EPISODIO 12 – La degeneración macular asociada a la edad

Hola y bienvenidos a este nuevo episodio de Canal Retina.

ENTRADILLA

Hoy vamos a hablar de la Degeneración Macular Asociada a la Edad (DMAE), una patología que es la principal causa de ceguera en personas mayores de cincuenta años en el mundo occidental. En España, la padecen más ochocientas mil personas. Y, en el mundo, se calcula que entre 20 y 35 millones de personas. Además, teniendo en cuenta el envejecimiento de la población, su crecimiento es exponencial.

Para hablar de la DMAE, contamos con la doctora Mari Carmen López Quero.

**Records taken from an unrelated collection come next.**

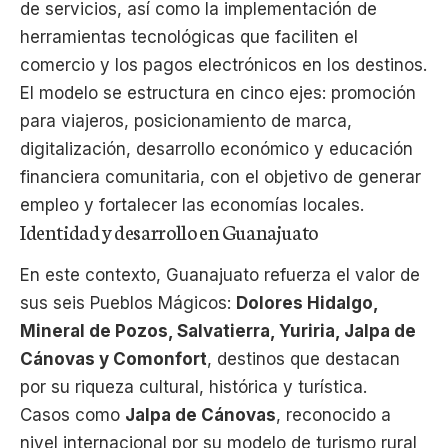
de servicios, así como la implementación de
herramientas tecnológicas que faciliten el
comercio y los pagos electrónicos en los destinos.
El modelo se estructura en cinco ejes: promoción
para viajeros, posicionamiento de marca,
digitalización, desarrollo económico y educación
financiera comunitaria, con el objetivo de generar
empleo y fortalecer las economías locales.
Identidad y desarrollo en Guanajuato
En este contexto, Guanajuato refuerza el valor de
sus seis Pueblos Mágicos:
Dolores Hidalgo,
Mineral de Pozos, Salvatierra, Yuriria, Jalpa de
Cánovas y Comonfort
, destinos que destacan
por su riqueza cultural, histórica y turística.
Casos como
Jalpa de Cánovas
, reconocido a
nivel internacional por su modelo de turismo rural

CANAL RETINA CUMPLE UN AÑO

Antes, deja que te diga que CANAL RETINA cumple un año. Este podcast vio la luz el 14 de mayo de 2019 con su primera emisión. Te damos las gracias, por estar ahí, por darle a Me Gusta y por compartir los episodios que hemos emitido. Te recordamos que puedes vernos en Youtube y escucharnos en las plataformas Ivoox, Spotify y Apple Podcast. Además, en la web www.canalretina.org también puedes encontrar todos los episodios. Para dejarnos cualquier comentario o sugerencia, puedes hacerlo en el correo electrónico [email protected].

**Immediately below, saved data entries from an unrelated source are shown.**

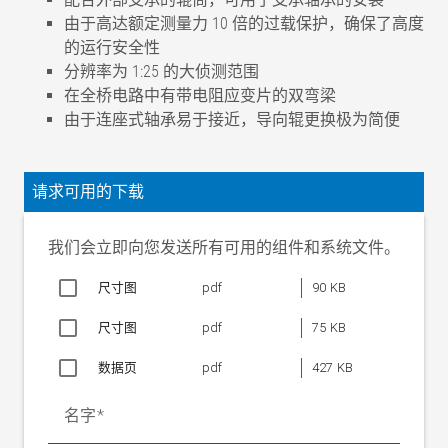
由于高达额定测量力 10 倍的过载保护，确保了高度
的运行安全性
分辨率为 1:25 的大侦测范围
在全桥电路中有带电阻应变片的双弯梁
由于连座式轴承易于接近，导向辊更换极为简便
精度等级
.5
额定特性值（灵敏度）
2mV/V
请求可用的下载
结合误差
±.5%
特性值公差
< ±.2%
我们会立即向您发送所有可用的组件和系统文件。
测量原理
应变片全桥
尺寸图
pdf
90 KB
应变片桥的标称电阻
700 Ohm
电桥电源电压，额定值
10 V
尺寸图
pdf
75 KB
电桥电源电压，最大允许
14 V
值
数据页
pdf
427 KB
机械止挡
1.2xFN
名字
工作负荷
1.2xFN
极限负荷
10xFN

SKYPE CONTRA EL CONFINAMIENTO

Ahora sí, comenzamos.

Este episodio lo volvemos a grabar a través de Skype, porque aún nos encontramos en situación de confinamiento por el COVID-19.

PERFIL DE LA ENTREVISTADA

Mari Carmen López Quero es doctora en Medicina, en la especialidad de Oftalmología desde 1992. Trabaja en el Hospital Universitario Virgen de la Arrixaca de Murcia, en la Unidad de Mácula, con personas con DMAE y también con otras patologías de la retina.

  1. Buenos días, doctora. Gracias por aceptar nuestra invitación. La primera pregunta es obligada. ¿Qué es la DMAE y qué tipos hay?

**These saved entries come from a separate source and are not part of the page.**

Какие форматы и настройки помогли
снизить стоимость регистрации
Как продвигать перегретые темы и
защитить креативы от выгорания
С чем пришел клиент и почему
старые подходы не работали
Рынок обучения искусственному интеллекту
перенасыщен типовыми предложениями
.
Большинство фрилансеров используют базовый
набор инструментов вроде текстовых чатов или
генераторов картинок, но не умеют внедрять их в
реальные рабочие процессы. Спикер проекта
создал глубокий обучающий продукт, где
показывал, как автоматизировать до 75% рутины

Primero, permíteme felicitar a RETIMUR y a CANAL RETINA por la emisión de estos podcast, que son muy útiles para la divulgación.

La DMAE es un proceso degenerativo que, como su nombre indica, está asociado a la edad. En su origen, hay varios factores, es algo multifactorial, pero, sobre todo, la edad es el primer factor.

Tenemos dos tipos: la DMAE conocida comúnmente como seca, que es una enfermedad de desarrollo muy lento que, al paso de los años, puede conducir a una ceguera o a una pérdida de visión central, fundamentalmente. Se van atrofiando las células visuales hasta la pérdida total del centro.

La otra forma de la DMAE es la húmeda. En ella, aparecen características distintas. Los cambios son muy rápidos, en lugar de lentos como en la seca. Las pérdidas de visión pueden acontecer en plazos de quince días o un mes. Ahí, es fundamental ser rápidos y ágiles, para detectarla y tratarla.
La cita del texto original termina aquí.